Point-To-Point Multicast Atom Network
From CommerceNet Wiki
(the first version of this page was by Kragen Sitaker); see also Publications
We've been informally calling this proposal "Benzine" because the title of this page is too long and generic.
[edit] Point-to-point multicast event notification for Atom
Suppose neighbors Adam, Beatrice, and Connie all read some Atom feeds (Atom is the current version of RSS), with some overlap, but not exactly the same set. Atom works exclusively by means of polling, which means there's an inverse relationship between observation latency and bandwidth usage --- and half the bandwidth usage is paid for by the publisher of the Atom feed. Standard practice is to poll the feed every hour, but this is starting to cause performance problems.
It's wasteful for each of Adam, Beatrice, and Connie to poll the same feed, each once an hour (so once every twenty minutes, on average), but still each getting the same observation latency as ever.
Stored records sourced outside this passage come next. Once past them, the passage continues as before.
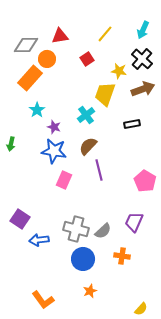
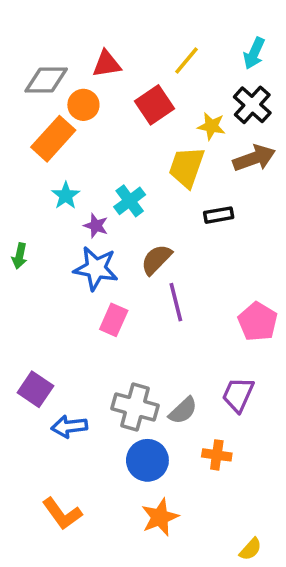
red square: (87, 59) -> (155, 105), size x1.5
cyan cross: (86, 115) -> (130, 201), moved
black rectangle: (132, 124) -> (219, 215), moved
orange star: (90, 291) -> (160, 517), size x1.5
orange L-shape: (43, 300) -> (62, 514), moved

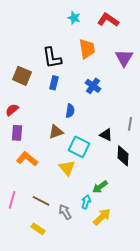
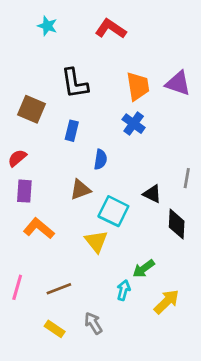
cyan star: (74, 18) -> (47, 26), moved
red L-shape: (108, 20) -> (111, 29), moved
orange trapezoid: (87, 49) -> (138, 86), moved
purple triangle: (124, 58) -> (178, 83), turned -42
blue rectangle: (54, 83) -> (72, 131), moved
brown line: (41, 201) -> (59, 289), turned -48
gray arrow: (65, 212) -> (93, 323), moved
yellow arrow: (102, 217) -> (167, 302), moved

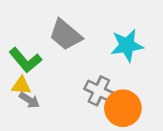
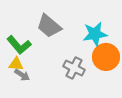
orange circle: (123, 108) -> (106, 57), moved

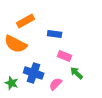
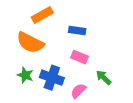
pink rectangle: (65, 56) -> (80, 57), moved
green star: (12, 83) -> (25, 75), moved

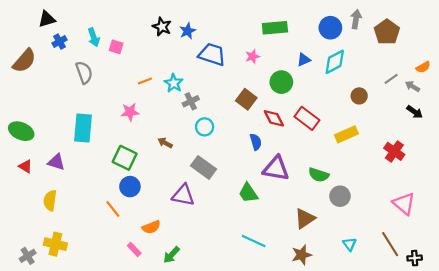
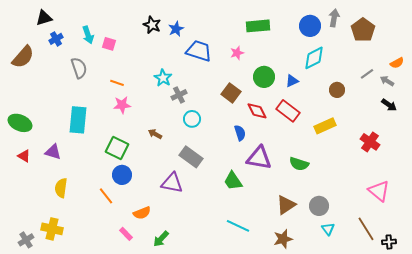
blue triangle: (304, 60) -> (292, 81), moved
orange line: (145, 81) -> (117, 83), moved, turned 40
gray circle: (340, 196) -> (319, 206), moved
yellow semicircle: (50, 200) -> (61, 188), moved

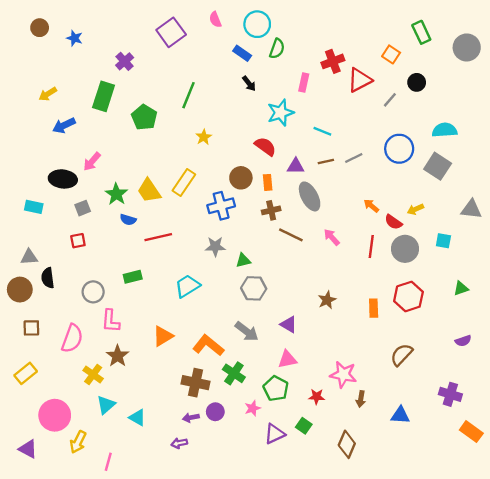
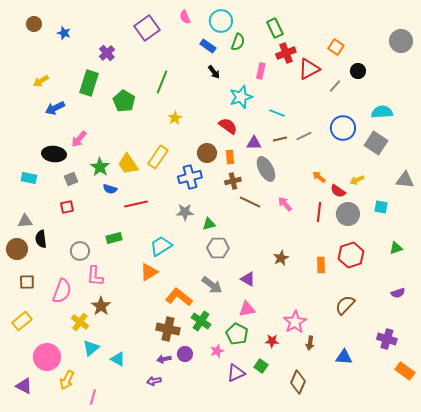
green rectangle: (421, 32) -> (275, 28), moved
orange triangle: (163, 336) -> (149, 272), moved
pink star: (343, 375) -> (295, 322), turned 30

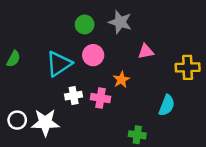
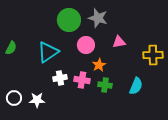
green circle: (85, 24) -> (69, 20), size x1.5
pink circle: (93, 55) -> (86, 45), moved
white star: (45, 123) -> (37, 100), size x0.7
green cross: (137, 135) -> (105, 85), moved

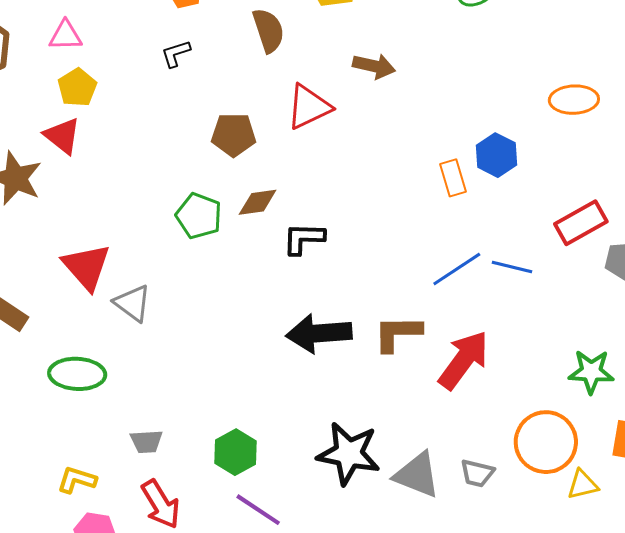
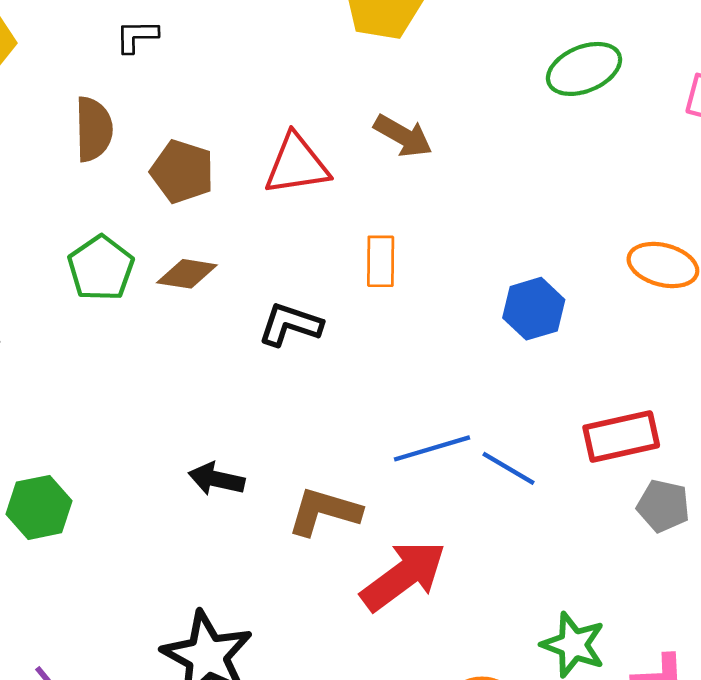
brown semicircle: (269, 30) -> (94, 129), moved
orange rectangle: (453, 178) -> (381, 261), moved
black L-shape: (304, 239) -> (290, 325), moved
black arrow: (319, 333) -> (216, 479), size x0.6
green hexagon: (236, 452) -> (39, 507), moved

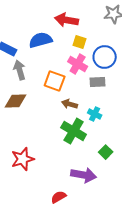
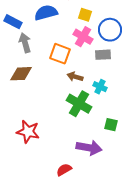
green square: (106, 152) -> (111, 125), turned -32
red star: (23, 159) -> (28, 132), turned 30

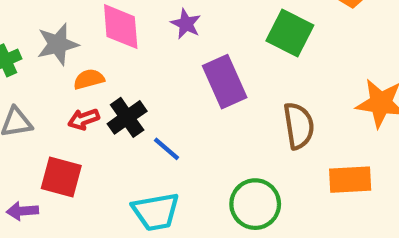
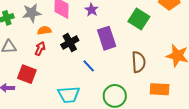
black cross: (127, 117) -> (70, 43), moved
red arrow: (84, 119) -> (40, 49), turned 128
blue line: (167, 149) -> (89, 66), moved

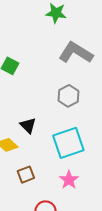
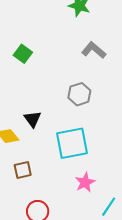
gray L-shape: (76, 53) -> (94, 50), size x0.7
pink star: (69, 180) -> (85, 182), moved

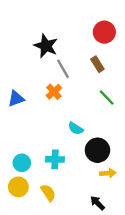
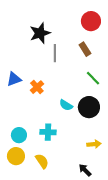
black star: (46, 46) -> (40, 33), turned 30
gray line: (63, 69) -> (55, 53), turned 30
orange cross: (54, 92) -> (37, 87), moved
black circle: (97, 150) -> (89, 107), moved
It would work much better if, when Adam polled a feed and found an update, he told Beatrice and Connie about the update --- effectively giving everyone twenty-minute observation latency.
Clearly, this involves some new security and performance risks, which I will discuss below, in the "Threat model" and "Miscellaneous Desiderata" sections.
All three establish TCP connections with each other, and tell the others what feeds they subscribe to. Now, when Beatrice discovers that a feed has changed, either by receiving a message from Connie or by polling it themselves, she sends a message announcing this to Adam (if he's told her he's interested) and Connie (if she's interested and hasn't seen the message.) Note that this requires at least one of the neighbors to remember what messages they've received or sent in the past to avoid a forwarding loop.
If Adam tells Beatrice he's interested in a particular topic, Beatrice doesn't necessarily propagate that expression of interest to Connie, but under certain circumstances described later, she might.
I'll refer to the set of nodes connected in this way as "the crowd" (after Reiter and Rubin's Crowds system) and the nodes that have direct connections to my node as my "neighbors".
[edit] Generic threat model
[edit] Attacks
I don't want anybody to know what feeds I subscribe to; I don't want anybody to be able to make me think a feed has been updated when it hasn't, or hasn't been updated when it has; I don't want the system to make denial-of-service attacks easier, either on participants or nonparticipants, but I don't think I can design a system that makes DoS attacks impossible on top of IP.
I don't care if someone can tell who I'm talking to.
[edit] Adversaries
There are five major classes of adversaries to defend against:
[edit] Bill, the abusive husband
Bill installs software as root on his wife's computer to make sure he knows everything she does with it: what she reads, what she writes, when she uses it.
[edit] Echelon
Echelon can see all traffic in and out of every node on the network. Optionally, it can also selectively shut off and insert traffic. (This is a stronger adversary than the real-world Echelon system, which only monitors a small number of links.)
[edit] The BOFH
The Bastard Operator From Hell can see all traffic in and out of a particular node on the network, and also shut off and insert traffic.
[edit] Rogue Nodes
Rogue nodes are nodes engaged in a conspiracy against you: to watch what you read, to censor what you read, to falsify what you read, and to waste your effort.
[edit] The Paranoid Fantasy
The Paranoid Fantasy is a network in which all the nodes in the crowd, except your own, are rogue nodes, engaged in a single-minded conspiracy against you.
[edit] Impossibilities
There's nothing you can do about Bill, except to leave him.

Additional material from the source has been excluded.